Argentiniens Nationaltrainer Diego Maradona sorgt mit seiner exzentrischen Art für Stimmung

Pretoria. Man kann über Diego Maradona sagen, was man will, aber ohne ihn wäre diese WM ärmer. Jeden Kiez-König stellt der Bärtige mit seiner Lockenpracht in den Schatten, aus den Ohren blitzen Brillanten, die glitzernden Ringe an allen Fingern kombinieren zu einer Art Schlagring, der Reihe nach knöpft er sich mit Argentinien die Gegner vor wie zuletzt die Griechen, an spielfreien Tagen beleidigt er Platini und Pelé - und als Nächster ist zweifellos Brasiliens Staatspräsident dran.

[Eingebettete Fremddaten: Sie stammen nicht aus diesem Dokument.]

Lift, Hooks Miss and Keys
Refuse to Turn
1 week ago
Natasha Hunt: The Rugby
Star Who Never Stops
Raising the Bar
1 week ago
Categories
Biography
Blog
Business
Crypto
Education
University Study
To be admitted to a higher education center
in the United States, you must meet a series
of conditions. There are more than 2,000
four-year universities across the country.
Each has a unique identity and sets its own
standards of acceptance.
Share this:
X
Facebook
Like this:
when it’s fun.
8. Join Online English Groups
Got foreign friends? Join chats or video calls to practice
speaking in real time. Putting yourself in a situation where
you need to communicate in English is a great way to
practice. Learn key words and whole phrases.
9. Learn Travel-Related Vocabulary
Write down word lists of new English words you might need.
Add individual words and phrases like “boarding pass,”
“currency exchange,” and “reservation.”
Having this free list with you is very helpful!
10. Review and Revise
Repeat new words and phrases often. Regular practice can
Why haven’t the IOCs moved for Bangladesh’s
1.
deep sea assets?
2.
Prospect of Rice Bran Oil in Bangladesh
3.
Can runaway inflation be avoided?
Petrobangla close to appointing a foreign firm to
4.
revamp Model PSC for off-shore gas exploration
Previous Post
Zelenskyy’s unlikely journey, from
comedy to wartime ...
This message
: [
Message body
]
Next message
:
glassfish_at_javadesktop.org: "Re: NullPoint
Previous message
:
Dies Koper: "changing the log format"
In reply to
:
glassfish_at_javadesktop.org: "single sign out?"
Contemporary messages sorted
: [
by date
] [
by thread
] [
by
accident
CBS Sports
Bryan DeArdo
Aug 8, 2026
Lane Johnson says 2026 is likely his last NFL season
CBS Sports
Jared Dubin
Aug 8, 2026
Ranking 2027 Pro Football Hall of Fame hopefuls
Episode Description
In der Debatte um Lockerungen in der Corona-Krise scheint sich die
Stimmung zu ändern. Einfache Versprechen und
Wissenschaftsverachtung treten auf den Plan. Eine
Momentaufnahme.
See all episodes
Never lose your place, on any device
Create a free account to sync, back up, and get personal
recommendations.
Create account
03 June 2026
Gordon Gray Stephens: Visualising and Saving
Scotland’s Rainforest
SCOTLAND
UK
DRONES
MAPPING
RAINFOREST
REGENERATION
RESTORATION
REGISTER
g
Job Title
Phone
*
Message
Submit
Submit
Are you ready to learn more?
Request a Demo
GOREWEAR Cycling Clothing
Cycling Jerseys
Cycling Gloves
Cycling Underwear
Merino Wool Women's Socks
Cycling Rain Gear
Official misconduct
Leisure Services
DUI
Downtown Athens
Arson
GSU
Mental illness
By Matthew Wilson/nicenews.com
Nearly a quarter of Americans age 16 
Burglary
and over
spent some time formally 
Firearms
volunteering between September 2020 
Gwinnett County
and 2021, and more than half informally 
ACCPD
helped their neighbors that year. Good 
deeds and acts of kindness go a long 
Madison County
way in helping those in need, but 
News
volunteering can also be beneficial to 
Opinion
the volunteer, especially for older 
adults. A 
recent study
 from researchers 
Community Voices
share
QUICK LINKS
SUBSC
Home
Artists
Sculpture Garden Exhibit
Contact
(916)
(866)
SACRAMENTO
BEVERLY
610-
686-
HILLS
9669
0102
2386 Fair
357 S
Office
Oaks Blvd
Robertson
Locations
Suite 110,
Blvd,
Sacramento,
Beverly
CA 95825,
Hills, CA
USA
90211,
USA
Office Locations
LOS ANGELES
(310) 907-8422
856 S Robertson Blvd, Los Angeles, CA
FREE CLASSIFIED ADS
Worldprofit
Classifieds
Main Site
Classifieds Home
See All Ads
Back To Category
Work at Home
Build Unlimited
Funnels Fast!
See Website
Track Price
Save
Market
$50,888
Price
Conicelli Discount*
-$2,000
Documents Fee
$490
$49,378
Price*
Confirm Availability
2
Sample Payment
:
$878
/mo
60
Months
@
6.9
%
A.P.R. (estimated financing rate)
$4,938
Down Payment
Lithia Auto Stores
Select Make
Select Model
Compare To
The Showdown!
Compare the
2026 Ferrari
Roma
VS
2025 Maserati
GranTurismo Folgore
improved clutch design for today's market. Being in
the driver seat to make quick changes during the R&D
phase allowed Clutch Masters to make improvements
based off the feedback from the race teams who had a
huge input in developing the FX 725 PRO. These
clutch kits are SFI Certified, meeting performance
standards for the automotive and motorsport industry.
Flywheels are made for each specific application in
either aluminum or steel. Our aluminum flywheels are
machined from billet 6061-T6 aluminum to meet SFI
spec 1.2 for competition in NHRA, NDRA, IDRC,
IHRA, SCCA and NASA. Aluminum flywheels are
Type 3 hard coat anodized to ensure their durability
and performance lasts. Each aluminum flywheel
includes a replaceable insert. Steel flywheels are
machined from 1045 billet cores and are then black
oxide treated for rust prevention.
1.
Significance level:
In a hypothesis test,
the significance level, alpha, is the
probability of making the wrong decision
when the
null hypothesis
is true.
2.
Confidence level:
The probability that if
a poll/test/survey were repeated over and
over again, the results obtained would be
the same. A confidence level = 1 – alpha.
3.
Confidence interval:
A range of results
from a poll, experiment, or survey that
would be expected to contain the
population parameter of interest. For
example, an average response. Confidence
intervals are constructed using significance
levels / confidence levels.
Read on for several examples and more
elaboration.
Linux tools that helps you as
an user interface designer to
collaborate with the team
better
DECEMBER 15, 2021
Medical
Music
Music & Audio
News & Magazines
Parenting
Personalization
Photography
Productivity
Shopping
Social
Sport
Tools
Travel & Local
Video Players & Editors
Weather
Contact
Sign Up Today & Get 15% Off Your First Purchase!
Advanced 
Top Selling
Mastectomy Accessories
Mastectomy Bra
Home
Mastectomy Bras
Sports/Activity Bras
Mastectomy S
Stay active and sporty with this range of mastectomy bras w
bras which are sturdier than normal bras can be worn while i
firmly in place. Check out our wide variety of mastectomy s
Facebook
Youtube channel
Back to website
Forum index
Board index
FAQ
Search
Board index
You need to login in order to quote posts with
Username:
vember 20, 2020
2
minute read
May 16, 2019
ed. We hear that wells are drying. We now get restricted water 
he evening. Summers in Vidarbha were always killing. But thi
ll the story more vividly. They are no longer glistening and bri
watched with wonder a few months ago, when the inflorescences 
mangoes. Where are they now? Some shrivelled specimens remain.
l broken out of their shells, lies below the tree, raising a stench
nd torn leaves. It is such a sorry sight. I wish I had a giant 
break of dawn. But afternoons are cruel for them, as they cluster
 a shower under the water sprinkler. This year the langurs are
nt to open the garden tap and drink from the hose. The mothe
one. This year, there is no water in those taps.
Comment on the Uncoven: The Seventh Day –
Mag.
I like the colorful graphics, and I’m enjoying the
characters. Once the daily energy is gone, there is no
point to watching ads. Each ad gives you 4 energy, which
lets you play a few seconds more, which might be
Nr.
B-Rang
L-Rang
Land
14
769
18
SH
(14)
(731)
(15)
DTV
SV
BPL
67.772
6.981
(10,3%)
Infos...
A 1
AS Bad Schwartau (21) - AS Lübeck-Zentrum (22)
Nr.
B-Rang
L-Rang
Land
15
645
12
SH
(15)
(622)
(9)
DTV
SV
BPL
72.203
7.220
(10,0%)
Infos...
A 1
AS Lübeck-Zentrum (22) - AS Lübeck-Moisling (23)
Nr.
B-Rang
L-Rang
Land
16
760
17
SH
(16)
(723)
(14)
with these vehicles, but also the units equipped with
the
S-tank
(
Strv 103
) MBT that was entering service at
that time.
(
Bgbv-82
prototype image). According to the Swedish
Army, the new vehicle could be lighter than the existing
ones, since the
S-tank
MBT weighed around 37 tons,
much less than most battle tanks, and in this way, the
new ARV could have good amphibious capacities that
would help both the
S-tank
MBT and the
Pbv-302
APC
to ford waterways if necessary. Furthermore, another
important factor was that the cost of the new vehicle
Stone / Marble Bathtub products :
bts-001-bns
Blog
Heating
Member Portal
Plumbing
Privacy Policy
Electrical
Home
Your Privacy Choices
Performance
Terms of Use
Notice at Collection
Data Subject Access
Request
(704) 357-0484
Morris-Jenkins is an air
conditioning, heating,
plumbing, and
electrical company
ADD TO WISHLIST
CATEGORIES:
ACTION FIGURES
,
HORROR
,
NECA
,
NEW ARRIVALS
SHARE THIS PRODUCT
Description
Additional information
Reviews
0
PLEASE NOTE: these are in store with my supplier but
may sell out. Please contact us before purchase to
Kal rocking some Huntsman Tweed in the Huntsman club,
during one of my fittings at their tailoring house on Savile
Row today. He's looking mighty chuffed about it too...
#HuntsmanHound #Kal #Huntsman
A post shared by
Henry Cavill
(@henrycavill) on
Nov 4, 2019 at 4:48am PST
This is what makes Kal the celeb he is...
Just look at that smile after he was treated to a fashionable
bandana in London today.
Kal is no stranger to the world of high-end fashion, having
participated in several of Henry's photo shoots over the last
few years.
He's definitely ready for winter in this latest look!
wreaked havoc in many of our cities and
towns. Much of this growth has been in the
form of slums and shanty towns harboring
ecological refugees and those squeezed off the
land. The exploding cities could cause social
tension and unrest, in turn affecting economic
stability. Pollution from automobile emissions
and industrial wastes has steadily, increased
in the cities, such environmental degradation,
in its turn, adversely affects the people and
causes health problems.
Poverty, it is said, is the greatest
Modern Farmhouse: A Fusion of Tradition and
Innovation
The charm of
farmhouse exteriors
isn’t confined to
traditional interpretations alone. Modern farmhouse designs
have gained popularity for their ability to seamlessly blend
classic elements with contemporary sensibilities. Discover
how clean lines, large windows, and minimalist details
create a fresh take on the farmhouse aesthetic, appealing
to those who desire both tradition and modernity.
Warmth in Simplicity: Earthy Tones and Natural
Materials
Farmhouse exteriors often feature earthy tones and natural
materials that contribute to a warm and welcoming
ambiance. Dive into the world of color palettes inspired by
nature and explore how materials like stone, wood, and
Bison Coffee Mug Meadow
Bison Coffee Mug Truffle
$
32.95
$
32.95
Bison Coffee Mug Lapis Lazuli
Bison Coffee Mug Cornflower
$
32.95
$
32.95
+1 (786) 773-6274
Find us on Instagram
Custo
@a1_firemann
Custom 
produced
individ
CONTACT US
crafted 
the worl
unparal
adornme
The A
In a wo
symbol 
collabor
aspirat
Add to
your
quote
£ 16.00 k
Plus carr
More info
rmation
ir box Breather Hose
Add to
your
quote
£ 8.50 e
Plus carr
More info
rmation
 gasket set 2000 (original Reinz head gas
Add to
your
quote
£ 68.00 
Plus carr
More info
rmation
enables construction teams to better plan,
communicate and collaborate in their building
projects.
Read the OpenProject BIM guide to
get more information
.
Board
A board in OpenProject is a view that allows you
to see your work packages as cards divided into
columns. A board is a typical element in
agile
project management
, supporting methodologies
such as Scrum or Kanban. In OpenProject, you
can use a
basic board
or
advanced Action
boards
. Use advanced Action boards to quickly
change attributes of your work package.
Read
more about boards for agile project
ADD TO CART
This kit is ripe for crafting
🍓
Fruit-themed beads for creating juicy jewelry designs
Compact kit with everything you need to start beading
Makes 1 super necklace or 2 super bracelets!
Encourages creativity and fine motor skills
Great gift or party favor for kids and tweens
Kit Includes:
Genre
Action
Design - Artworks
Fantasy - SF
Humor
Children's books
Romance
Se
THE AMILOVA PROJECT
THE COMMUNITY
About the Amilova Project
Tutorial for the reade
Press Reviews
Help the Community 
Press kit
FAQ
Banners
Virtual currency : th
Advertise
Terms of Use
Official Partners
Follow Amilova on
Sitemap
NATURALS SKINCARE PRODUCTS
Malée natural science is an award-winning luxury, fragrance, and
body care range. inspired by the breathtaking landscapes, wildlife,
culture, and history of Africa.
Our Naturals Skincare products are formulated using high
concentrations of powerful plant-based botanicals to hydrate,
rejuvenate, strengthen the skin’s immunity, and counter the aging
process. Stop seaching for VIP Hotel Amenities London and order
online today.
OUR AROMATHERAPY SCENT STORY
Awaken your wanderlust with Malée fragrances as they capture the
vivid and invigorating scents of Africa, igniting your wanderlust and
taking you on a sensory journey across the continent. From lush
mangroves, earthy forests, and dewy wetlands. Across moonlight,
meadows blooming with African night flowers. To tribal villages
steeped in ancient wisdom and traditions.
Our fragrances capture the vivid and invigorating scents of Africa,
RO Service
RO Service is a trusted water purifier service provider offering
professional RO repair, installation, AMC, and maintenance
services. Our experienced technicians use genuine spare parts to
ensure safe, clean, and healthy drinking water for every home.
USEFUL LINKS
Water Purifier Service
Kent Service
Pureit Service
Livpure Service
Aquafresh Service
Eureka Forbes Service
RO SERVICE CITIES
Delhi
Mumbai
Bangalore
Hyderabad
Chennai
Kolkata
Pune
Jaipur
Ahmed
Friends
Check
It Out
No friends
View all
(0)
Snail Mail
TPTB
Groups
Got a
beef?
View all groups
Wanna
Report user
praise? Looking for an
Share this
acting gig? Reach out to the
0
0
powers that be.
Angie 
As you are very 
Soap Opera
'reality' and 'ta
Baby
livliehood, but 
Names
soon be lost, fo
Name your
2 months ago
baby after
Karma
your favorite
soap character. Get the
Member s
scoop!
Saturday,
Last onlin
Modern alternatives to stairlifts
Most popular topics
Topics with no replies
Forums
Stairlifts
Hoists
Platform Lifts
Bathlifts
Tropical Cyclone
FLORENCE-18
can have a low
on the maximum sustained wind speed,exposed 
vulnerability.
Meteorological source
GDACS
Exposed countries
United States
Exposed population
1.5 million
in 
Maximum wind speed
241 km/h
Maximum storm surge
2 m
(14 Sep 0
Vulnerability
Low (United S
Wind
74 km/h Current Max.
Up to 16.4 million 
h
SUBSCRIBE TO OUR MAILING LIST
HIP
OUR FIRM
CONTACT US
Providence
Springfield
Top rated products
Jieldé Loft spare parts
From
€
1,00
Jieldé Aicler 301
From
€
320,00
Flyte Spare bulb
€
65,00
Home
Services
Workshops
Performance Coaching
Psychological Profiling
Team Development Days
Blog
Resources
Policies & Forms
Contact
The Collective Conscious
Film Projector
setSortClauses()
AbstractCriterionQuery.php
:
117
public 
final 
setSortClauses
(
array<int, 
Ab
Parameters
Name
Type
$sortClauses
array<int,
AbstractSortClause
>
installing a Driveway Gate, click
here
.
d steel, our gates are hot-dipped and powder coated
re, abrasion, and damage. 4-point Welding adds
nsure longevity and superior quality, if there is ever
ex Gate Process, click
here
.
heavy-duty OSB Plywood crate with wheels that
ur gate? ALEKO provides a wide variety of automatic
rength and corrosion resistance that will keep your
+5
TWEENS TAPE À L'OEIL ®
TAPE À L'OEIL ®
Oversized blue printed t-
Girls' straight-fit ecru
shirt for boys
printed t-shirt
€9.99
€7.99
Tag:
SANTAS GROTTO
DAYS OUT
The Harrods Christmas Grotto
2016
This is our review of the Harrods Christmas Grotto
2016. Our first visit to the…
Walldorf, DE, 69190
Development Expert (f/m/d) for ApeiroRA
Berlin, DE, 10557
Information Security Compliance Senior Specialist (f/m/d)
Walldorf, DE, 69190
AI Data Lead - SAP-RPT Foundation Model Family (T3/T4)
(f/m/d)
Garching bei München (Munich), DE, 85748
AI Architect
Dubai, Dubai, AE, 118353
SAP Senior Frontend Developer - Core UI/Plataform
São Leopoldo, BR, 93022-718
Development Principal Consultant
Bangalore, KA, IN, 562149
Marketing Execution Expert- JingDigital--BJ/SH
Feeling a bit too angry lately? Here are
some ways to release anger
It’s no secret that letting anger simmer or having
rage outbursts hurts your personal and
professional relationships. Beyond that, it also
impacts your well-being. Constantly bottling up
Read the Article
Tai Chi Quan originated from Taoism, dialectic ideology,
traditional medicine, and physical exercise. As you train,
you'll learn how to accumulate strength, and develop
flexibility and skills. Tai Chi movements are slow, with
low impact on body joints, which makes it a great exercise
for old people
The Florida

Luiz Inacio Lula da Silva hat, in Erwartung eines Endspiels gegen den Erzfeind, den Psychokrieg sicherheitshalber eröffnet und gedroht: "Wir werden Weltmeister - weil die Argentinier am Ende vom Sex saft- und kraftlos sind." Den Sündenbock hat er beim Namen genannt: Maradona. "Amüsiert Euch", rät er den Seinen nämlich. Die freilaufenden Hühner sind die glücklichsten, sagt sich der argentinische Volksheld, und deshalb sind seine Spieler bei dieser Weltmeisterschaft die einzigen, die auch dann noch ungeniert das Leben genießen dürfen, wenn die Kicker der Konkurrenz schon im Bett sind - solo.

Liebe, Lust und Leidenschaft - wie ernst es Maradona mit seiner Trainerphilosophie ist, zeigt er in jedem Spiel. Am Dienstag gegen die Griechen hat er seinen Mittelfeldmann Maxi Rodriguez ausgewechselt und ihn mit einem dicken Schmatz auf den Mund empfangen. Legendär geriet seine Pressekonferenz zum Thema nach dem 4:1 gegen Südkorea. "Diego", fragte ein Journalist, "habe ich das richtig gesehen - Du hast Deine Spieler nach dem Abpfiff umarmt und geküsst?" "Ja", nickte Maradona, ergänzte aber vorsichtshalber: "Frauen ziehe ich immer noch vor. Zurzeit treffe ich mich mit Veronica." 31 ist Veronica - und schön blond.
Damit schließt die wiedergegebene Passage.